Si vas a quitarme todo, por favor, que en mi boca resuene un «aunque», y sean higueras secas, sean majadas sin ovejas, sean labrados muertos, sean días miserables, sean lágrimas y llantos en el balcón, sean ataques de pánico y angustia, sean pensamientos de muerte… antes resuene ese «aunque», sea lo que sea.

21 de Enero

Gracias por hoy, o por ayer en verdad.

Por haberme cuidado en mis pasos, y por haber cuidado a quienes amo. Por poder haber sonreído hoy, haberte recordado… Gracias por aparecerte en medio camino, diciéndome que me amas, y con letras tan gigantes que no podía evitar verlas.

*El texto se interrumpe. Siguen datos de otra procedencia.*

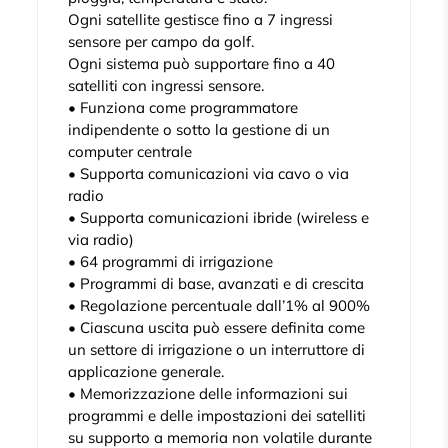
Ogni satellite gestisce fino a 7 ingressi
sensore per campo da golf.
Ogni sistema può supportare fino a 40
satelliti con ingressi sensore.
• Funziona come programmatore
indipendente o sotto la gestione di un
computer centrale
• Supporta comunicazioni via cavo o via
radio
• Supporta comunicazioni ibride (wireless e
via radio)
• 64 programmi di irrigazione
• Programmi di base, avanzati e di crescita
• Regolazione percentuale dall’1% al 900%
• Ciascuna uscita può essere definita come
un settore di irrigazione o un interruttore di
applicazione generale.
• Memorizzazione delle informazioni sui
programmi e delle impostazioni dei satelliti
su supporto a memoria non volatile durante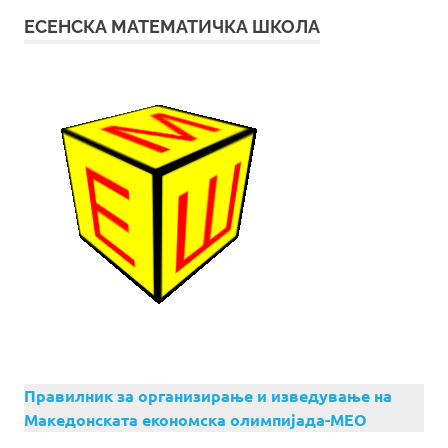
ЕСЕНСКА МАТЕМАТИЧКА ШКОЛА
Правилник за организирање и изведување на
Македонската економска олимпијада-МЕО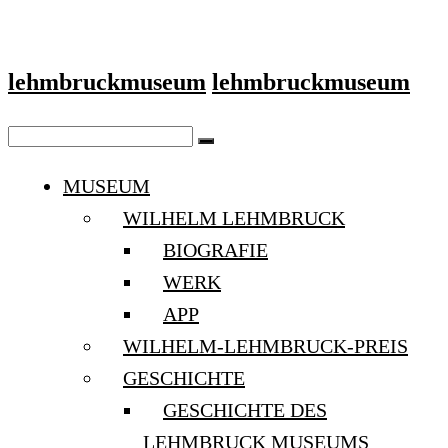
lehmbruckmuseum
lehmbruckmuseum
MUSEUM
WILHELM LEHMBRUCK
BIOGRAFIE
WERK
APP
WILHELM-LEHMBRUCK-PREIS
GESCHICHTE
GESCHICHTE DES
LEHMBRUCK MUSEUMS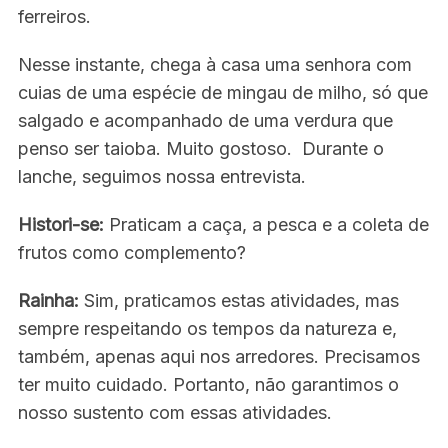
ferreiros.
Nesse instante, chega à casa uma senhora com
cuias de uma espécie de mingau de milho, só que
salgado e acompanhado de uma verdura que
penso ser taioba. Muito gostoso. Durante o
lanche, seguimos nossa entrevista.
Histori-se:
Praticam a caça, a pesca e a coleta de
frutos como complemento?
Rainha:
Sim, praticamos estas atividades, mas
sempre respeitando os tempos da natureza e,
também, apenas aqui nos arredores. Precisamos
ter muito cuidado. Portanto, não garantimos o
nosso sustento com essas atividades.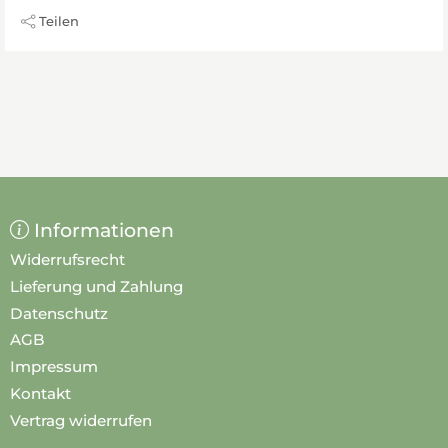
Teilen
Informationen
Widerrufsrecht
Lieferung und Zahlung
Datenschutz
AGB
Impressum
Kontakt
Vertrag widerrufen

Sé que no he sido bueno, y sé que he sido falto. Pero si en algo te he agradado, por favor, mira mi necesidad, y reconforta mi espíritu con tu amor. No necesito más que eso.

Gracias por hoy, Papá.

Algarrobas II

No puedo cambiar, lo asumo. No agrado, no congenio, y no perduro. Tal vez tengo chispazos, pero la verdad es que no lo logro, por ningún método.

Puedo entender que restauras, pero me cansé de mí mismo y no dejarme restaurar. Me cansé de rendirme cada vez por enésima vez, creyendo que será la última, y no lo es. Y he llegado a este punto, de crisis, de colapso, donde no descanso y no hay paz, con el permanente miedo de que lo poco que me queda también se vaya.

Estoy cansado de mí, y es, cada minuto que pasa, más pesado este traje de piel y huesos que arrastro.

Soy el pródigo, que sigue siendo pródigo, y que seguirá siendo pródigo, sabiéndose pródigo, sin poder dejar de ser pródigo.

Afán

El espacio entre palabras, ese silencio que nadie nota, pero todos transitan en la verbalización de sus ideas.

El milisegundo sin respirar luego de exhalar, con los pulmones vacíos antes de llenarlos de nuevo.

El intertanto, lleno de estrés, antes de seguir.

La lluvia de Dios III

Un día, no recuerdo la hora exacta, mi cielo se plagó de nubes y comenzó la más grande de las tormentas, o al menos de las que he visto en plena primavera.

Se auguraba – me dijeron – y de seguro durará.

Crecí donde la lluvia es familiar, y donde los pies mojados no enferman, pero tuve que re-acostumbrarme a esta inclemencia, porque cada gota que caía era como lanzada con furia, tanto que poco a poco mi piel era carne viva.

Pasaron los meses y hasta el más docto de los astrólogos predecía una infinidad de años de temporal. Y ahí me detuve, en la noche más triste del huracán, en el suelo a diez mil metros bajo el agua, sollozando lo que me quedaba de fe.

Guardaba entre mis manos y un retazo de tela el pan que alimentaba a quien iba conmigo, pero se deshizo en humedad.

Si puedo preguntarte, ¿cuánto tiempo más?